Computation of Tax on Income from Agricultural Land AY 2026-27

By | May 6, 2026

Computation of Tax on Income from Agricultural Land

Introduction
Income from agricultural land is exempt under Section 10(1) . However, if agricultural income exceeds Rs. 5,000 and non-agricultural income surpasses the exemption limit, partial integration applies to calculate tax liability.
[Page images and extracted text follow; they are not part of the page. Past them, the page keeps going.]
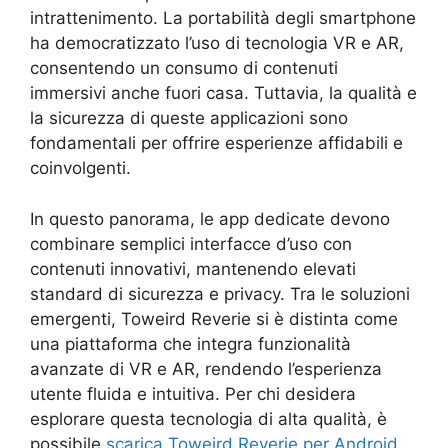
intrattenimento. La portabilità degli smartphone
ha democratizzato l’uso di tecnologia VR e AR,
consentendo un consumo di contenuti
immersivi anche fuori casa. Tuttavia, la qualità e
la sicurezza di queste applicazioni sono
fondamentali per offrire esperienze affidabili e
coinvolgenti.
In questo panorama, le app dedicate devono
combinare semplici interfacce d’uso con
contenuti innovativi, mantenendo elevati
standard di sicurezza e privacy. Tra le soluzioni
emergenti, Toweird Reverie si è distinta come
una piattaforma che integra funzionalità
avanzate di VR e AR, rendendo l’esperienza
utente fluida e intuitiva. Per chi desidera
esplorare questa tecnologia di alta qualità, è
possibile
scarica Toweird Reverie per Android
,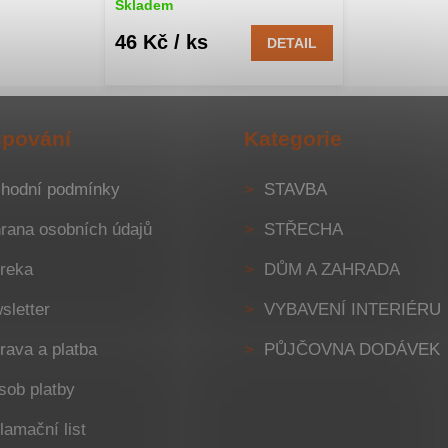
Skladem
46 Kč
/ ks
DETAIL
pování
Kategorie
hodní podmínky
STAVBA
rana osobních údajů
STŘECHA
reka
DŮM A ZAHRADA
sletter
VYBAVENÍ INTERIÉRU
rava a platba
PŮJČOVNA DODÁVEK
sob platby
lamační list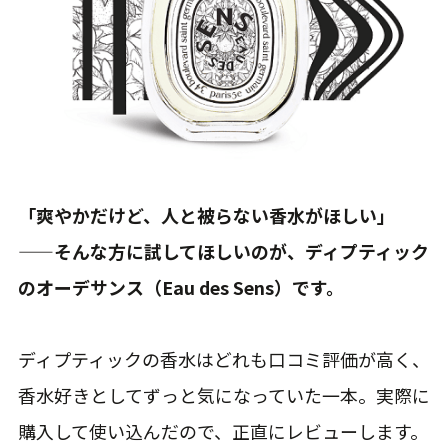
「爽やかだけど、人と被らない香水がほしい」
——そんな方に試してほしいのが、ディプティック
のオーデサンス（Eau des Sens）です。
ディプティックの香水はどれも口コミ評価が高く、
香水好きとしてずっと気になっていた一本。実際に
購入して使い込んだので、正直にレビューします。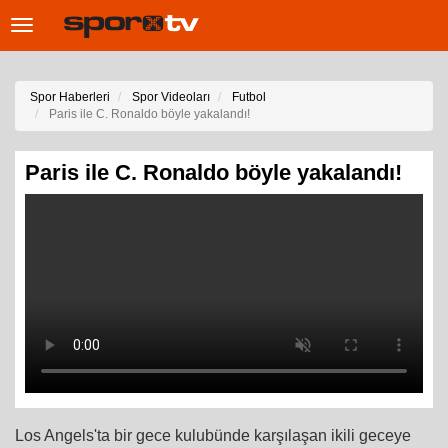
Toggle
navigation
Spor Haberleri
Spor Videoları
Futbol
Paris ile C. Ronaldo böyle yakalandı!
Paris ile C. Ronaldo böyle yakalandı!
Los Angels'ta bir gece kulubünde karşılaşan ikili geceye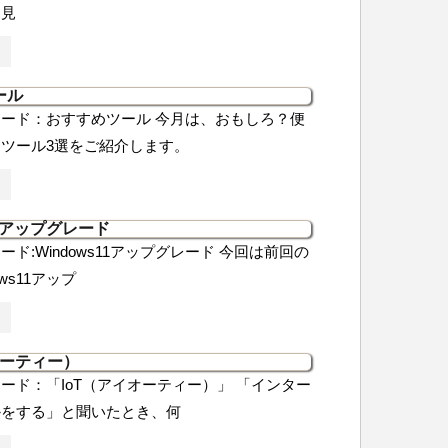
く見
ール
ード：おすすめツール 今月は、おもしろ？便
ツール3選をご紹介します。
11アップグレード
ド:Windows11アップグレード 今回は前回の
ws11アップ
オーティー）
ード：「IoT（アイオーティー）」 「インター
かをする」と聞いたとき、何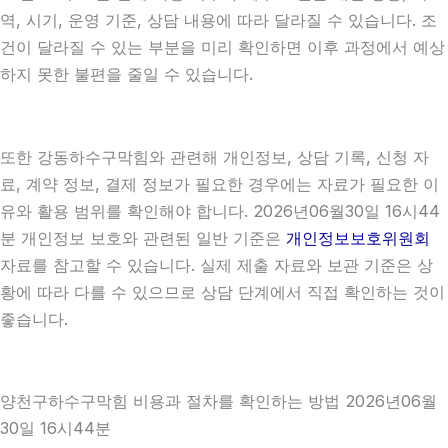
역, 시기, 운영 기준, 상담 내용에 따라 달라질 수 있습니다. 조
건이 달라질 수 있는 부분을 미리 확인하면 이후 과정에서 예상
하지 못한 불편을 줄일 수 있습니다.
또한 강동하수구막힘와 관련해 개인정보, 상담 기록, 신청 자
료, 계약 정보, 결제 정보가 필요한 경우에는 자료가 필요한 이
유와 활용 범위를 확인해야 합니다. 2026년06월30일 16시44
분 개인정보 보호와 관련된 일반 기준은
개인정보보호위원회
자료를 참고할 수 있습니다. 실제 제출 자료와 보관 기준은 상
황에 따라 다를 수 있으므로 상담 단계에서 직접 확인하는 것이
좋습니다.
양천구하수구막힘 비용과 절차를 확인하는 방법 2026년06월
30일 16시44분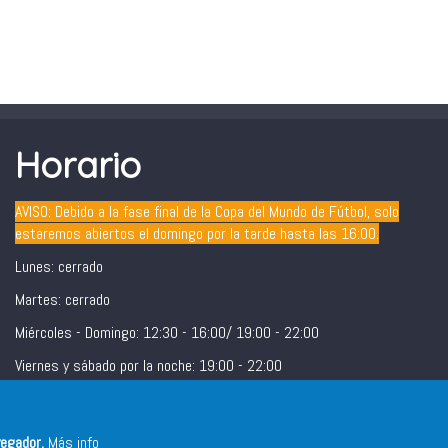
Horario
AVISO: Debido a la fase final de la Copa del Mundo de Fútbol, solo
estaremos abiertos el domingo por la tarde hasta las 16:00.
Lunes: cerrado
Martes: cerrado
Miércoles - Domingo: 12:30 - 16:00/ 19:00 - 22:00
Viernes y sábado por la noche: 19:00 - 22:00
vegador.
Más info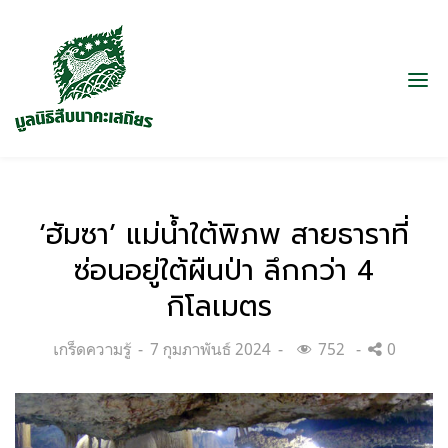
‘ฮัมซา’ แม่น้ำใต้พิภพ สายธาราที่
ซ่อนอยู่ใต้ผืนป่า ลึกกว่า 4
กิโลเมตร
Categories:
Posted
เกร็ดความรู้
7 กุมภาพันธ์ 2024
752
0
on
Gains from transferring rural agricultural land are tax-exempt; urban agricultural land gains are taxable.

Exemptions

  • Agricultural Income: Exempt under Section 10(1) ; losses cannot be set off or carried forward.
  • Capital Gains:
    • Rural agricultural land is excluded from capital assets ( Section 2(14) ).
    • Agricultural land is considered rural if it is outside a municipality/cantonment board with a population of 10,000+ and lies beyond these aerial distances:
      • (a) 2 km if population is 10,001-1,00,000
      • (b) 6 km if population is 1,00,001-10,00,000
      • (c) 8 km if population is above 10,00,000
  • Partial Integration
    • Applicable if agricultural income exceeds Rs. 5,000 and non-agricultural income surpasses the exemption limit and the taxpayer is an individual, HUF, BOI, AOP or an Artificial Juridical Person;
    • Tax calculation under partial integration:
      1. Compute net agricultural income.
      2. Compute tax on (non-agricultural income + agricultural income) as if total income.
      3. Compute tax on (agricultural income + basic exemption limit) as if total income.
      4. The amount of tax calculated in (b) shall be reduced by the amount of tax calculated in (c).
      5. The result of (d) shall be reduced by rebate under section 87A (if any), then add surcharge + cess.
      6. Result = final tax payable.
  • Agricultural Income Computation
    • Rent or Revenue: Agricultural income, being rent or revenue from agricultural land in India, is computed in the same way as income from other sources.
    • Income from Agriculture: Agricultural income derived from land in India or from any agricultural process is computed in the same manner as business income.
    • Farm Building Income: Agricultural income from a farm building used as a dwelling house is computed in the same manner as income from house property.
  • Mixed Income (Agriculture & Business)
    • If an entity carries both agricultural and non-agricultural activities, profits are split between the two on a presumptive basis:
Presumptive Split of Mixed Agricultural and Business Income
Nature of Business Agricultural Income Non-agricultural Income Rule
Tea (growing & manufacturing) 60% 40% Rule 8
Rubber (growing & manufacturing) 65% 35% Rule 7A
Coffee (growing & manufacturing) 75% 25% Rule 7B
Coffee (grown, cured, roasted & ground) 60% 40% Rule 7B
  • Other Provisions
    • Set-off and Carry Forward: Agricultural losses are set off only against agricultural income within eight years. Losses due to succession otherwise than by inheritance, can only be set off by a person who has incurred such losses.
    • Tax Deduction: If the net result of the computation of agricultural income results in a loss, it is ignored and taken as nil.